Elle a fait part au magistrat que son mari, décédé quelques jours avant la période des Fêtes, et elle avaient tout perdu dans cette mésaventure.

« Les économies que nous avions, c'était à la suite de la vente de notre maison », a-t-elle indiqué lors de son témoignage.

Bergeron, qui possède des antécédents de fraude (il doit plaider coupable sous peu à une fraude à l'endroit des propriétaires d'une salle de réception où il a fait un chèque sans fond), a connu les victimes à la Soupe populaire. 

L'octogénaire était bénévole au sein de l'organisme depuis plus de 20 ans. Elle a créé certains liens avec Bergeron. 

Le couple lui a fait confiance au point de lui confier ses cartes de débit et de crédit, incluant les numéros d'identification personnelle (NIP).

En l'espace de deux mois, le duo de fraudeurs a retiré plus de 50 000 $ des comptes bancaires.

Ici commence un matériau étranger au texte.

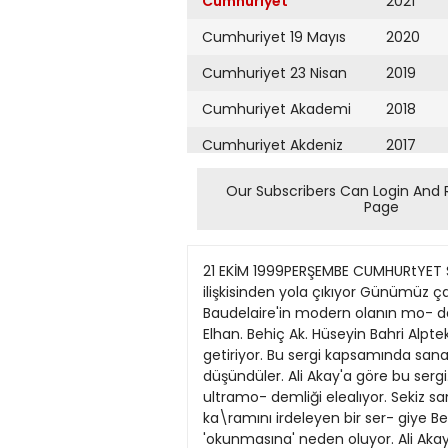
Cumhuriyet
2021
Cumhuriyet 19 Mayıs
2020
Cumhuriyet 23 Nisan
2019
Cumhuriyet Akademi
2018
Cumhuriyet Akdeniz
2017
Cumhuriyet Alışveriş
2016
Our Subscribers Can Login And 
Page
Cumhuriyet Almanya
2015
Cumhuriyet Anadolu
2014
21 EKİM 1999PERŞEMBE CUMHURtYET SAYFA kultur(a cumhuriyetcom.tr 15 'Sanat ve Modalan' sergisi, modern olanın moda olanla ilişkisinden yola çıkıyor Günümüz çağdaş sanat modası ESRA ALİÇAVUŞOĞLU Lrart Sanat Galerisi'nde açı- lan 'Sanat ve Modalan* sergisi, Baudelaire'in modern olanın mo- da olanla ilişkisinden yola çıkıyor. Küratörlüğünü Ali Akay'ın yap- tığı sergı, Müşerref Zevtinoğlu. Ahmet Elhan. Behiç Ak. Hüseyin Bahri Alptekin, Suz> Hugh Levy. Hakan Onur. Emre Zeytinoğlu ve Esat Tekandın 'moda' ıle il- gili işlennı bir araya getiriyor. Bu sergi kapsamında sanatçılar. Ali Akav'ın Baudelaire'den yola çıkarak önerdiöı 'Sanatve Moda- lan' kavramı üzerine düşündüler. Ali Akay'a göre bu sergi. hem Batı'nın yaşadıgı öncü akımlan. hem modernliği ve postmodern- liği hem de küresel bir ultramo- demliği elealıyor. Sekiz sanatçının ışlerinin yer aldığı sergide kuşkusuz en ilgi çe- ken çalışma ve ısim. Behiç Ak. Moda ka\ramını irdeleyen bir ser- giye Behıç Ak'ın karikatürleriy- le hem de deprem konusuyla ka- tılması serginin farklı bir biçim- de 'okunmasına' neden oluyor. Ali Akay sergiye bir karikatüris- tın katılmasını şöyle açıklıyor: "Behiç Ak'ın bu sergide yer alıvor olnıasınm nedenlerinden biri mo- dernitc... Baudelaire'in eie aldığı anlamda hem uçuculuğu hem ebediliği ortaya çıkanyor karika- tiir. Sanabn kalıcı yaıuyla veniyi yapan yamnı biıieştirmeye çalışı- yor Baudelaire. 'Modern Ressa- mın Yaşantısı' adlı makalesinde özellikle modern yaşamdaki hı/J ele almaya çabşırken bir karika- tiiristin üzerine yaslanıyor. Ve o dönemde Kınnı sa> aşını takip et- miş >e desenleri gazetelerde ya- yımlanmış olan bir karikatürist- ten söz ediyor. Ben de modernite ve modalan ele alan sergide bir ka- rikatürisrin olması gerektiğini dü- şündüm." 'Fembe'' merdiven Binlerce kışifıin yaşamını yı- tirdiği Marmara depreminden son- ra depremle ilgili yazı \e kanka- tür enflasyonu yaşanan ülkemız- de Behiç Ak'ın karikatürleri kuş- A (Fotoğraflar: UĞLRGÜNYÜZ) -li Akay'a göre bu sergi, hem Batrnın yaşadıgı öncü akımlan. hem modernliği ve postmodernliği hem de küresel bir ultramodernliği ele alıyor. Behiç Ak'ın karikatürleriyle hem de deprem konusuyla katılması ise serginin farklı bir biçimde 'okunmasına' neden oluyor. kusuz sergiye farklı bir açıdan bakmamıza neden oluyor. Behiç Ak'ın karikatürleri deprem 'mo- dasa'na ayak uydururken 'Sanatve Modalan' sergisine de tam anla- mıyla denk düşüyor \e sıstemin hızını belki de en iyı biçimde gös- termiş oluyor. Depremin de tıpkı diger olaylar gibi görsel ve yazı- lı basmda sunulması. sonra tüke- tilıp bir kenara atılması ve unutul- ması rahatsız edicı olsa da moda kavramıyla yakından ilgili. Be- hiç Ak'ın bu sergide yer alan ka- rikatürleri küçükten büyüğe dog- ru bir piramit biçımınde duvara yerleştirilmiş. Izleyicinin en 
Cumhuriyet Ankara
2013
Cumhuriyet Büyük
2012
Taaruz
2011
Cumhuriyet
Cumartesi
2010
Cumhuriyet Çevre
2009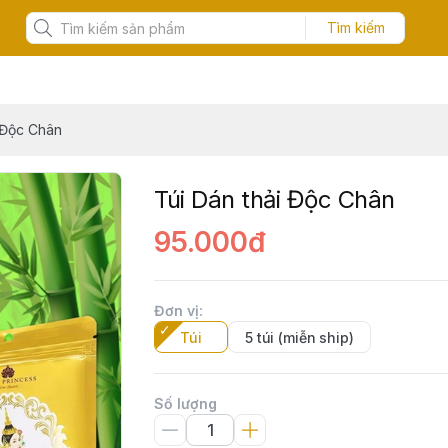
Tìm kiếm
 Độc Chân
Túi Dán thải Độc Chân
95.000đ
Đơn vị
:
Túi
5 túi (miễn ship)
Số lượng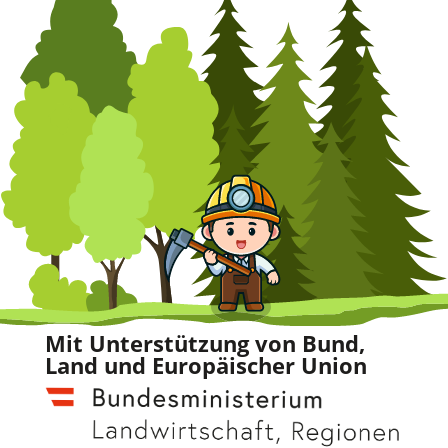
Mit Unterstützung von Bund,
Land und Europäischer Union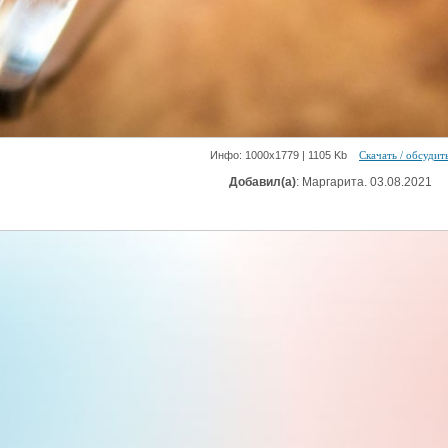
Инфо: 1000х1779 | 1105 Kb
Скачать / обсудит
Добавил(а)
: Маргарита. 03.08.2021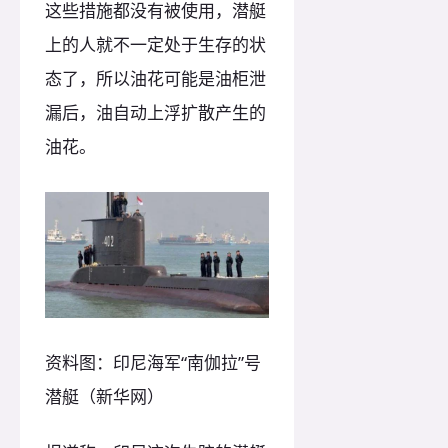
这些措施都没有被使用，潜艇
上的人就不一定处于生存的状
态了，所以油花可能是油柜泄
漏后，油自动上浮扩散产生的
油花。
资料图：印尼海军“南伽拉”号
潜艇（新华网）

Bergeron et Petitpas avaient aussi dérobé des bijoux et vendu le véhicule des victimes, des biens qui ont pu être récupérés.

« Lors du témoignage, la dame n'a pas jeté de blâme sur les accusés. Elle n'a pas été vindicative non plus. Elle voulait raconter les conséquences vécues. Elle a passé des nuits blanches à se demander comment elle pourrait s'en sortir. Même son défunt mari s'inquiétait de savoir ce qui arriverait à son épouse lorsqu'il ne serait plus là. La dame est juste contente de pouvoir tourner la page en partie », mentionne Me Inkel.

« Je suis très satisfaite de la sentence imposée. Le juge a tenu compte des antécédents judiciaires de l'accusé (240 heures de travaux communautaires pour une fraude de 6000 $ en 2005) et des véritables dommages causés aux victimes », a conclu la représentante de la Couronne.